= WORK ITEM =
A faithful transcript of all the lines below, with no pictures, is the goal here.

===== RECORDS FOR THE EXERCISE

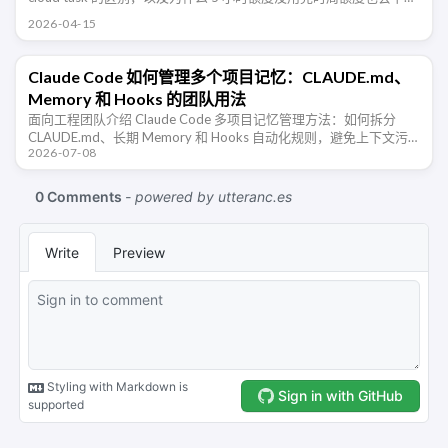
降。
2026-04-15
Claude Code 如何管理多个项目记忆：CLAUDE.md、
Memory 和 Hooks 的团队用法
面向工程团队介绍 Claude Code 多项目记忆管理方法：如何拆分
CLAUDE.md、长期 Memory 和 Hooks 自动化规则，避免上下文污
2026-07-08
染，让 AI 编程助手在不同仓库里稳定协作。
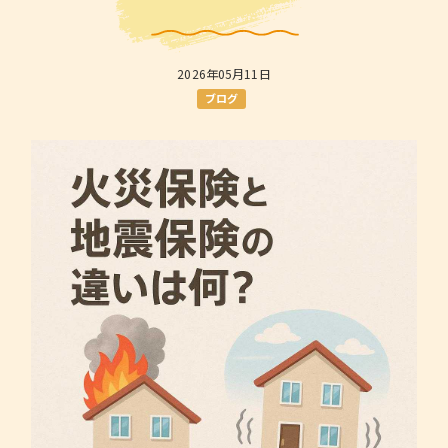
2026年05月11日
ブログ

==========

= RESPONSE AREA =
降。
2026-04-15
Claude Code 如何管理多个项目记忆：CLAUDE.md、
Memory 和 Hooks 的团队用法
面向工程团队介绍 Claude Code 多项目记忆管理方法：如何拆分
CLAUDE.md、长期 Memory 和 Hooks 自动化规则，避免上下文污
2026-07-08
染，让 AI 编程助手在不同仓库里稳定协作。
2026年05月11日
ブログ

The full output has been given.